> TASK DESCRIPTION
From the line containing "مشروع محل بيع مواد بناء سيكون خياراً" through the final line of the records, reproduce every line exactly.

> SOURCE MATERIAL

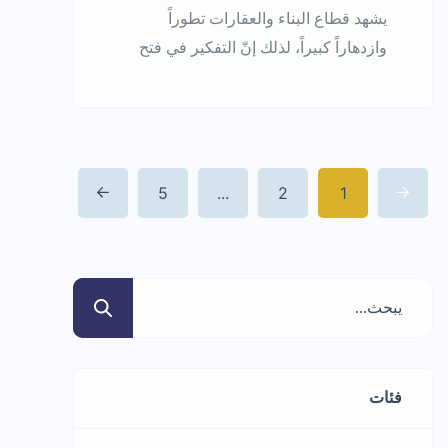
يشهد قطاع البناء والعقارات تطوراً
وازدهاراً كبيراً، لذلك إنّ التفكير في فتح
مشروع محل بيع مواد بناء سيكون خياراً
صحيحاً، لأنّ مواد البناء كثيرة والطلب
عليها كبير، خاصة في حال إنشاء مشاريع
سكنية أو إجراء صيانة لمشاريع قائمة. لكن
5
...
2
1
هذا المشروع يتطلب رأس مال جيد بسبب
تعدد مواد البناء وارتفاع ثمنها، لذلك
الدخول به يجب […]
فئات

> EXERCISE RESULT
مشروع محل بيع مواد بناء سيكون خياراً
صحيحاً، لأنّ مواد البناء كثيرة والطلب
عليها كبير، خاصة في حال إنشاء مشاريع
سكنية أو إجراء صيانة لمشاريع قائمة. لكن
5
...
2
1
هذا المشروع يتطلب رأس مال جيد بسبب
تعدد مواد البناء وارتفاع ثمنها، لذلك
الدخول به يجب […]
فئات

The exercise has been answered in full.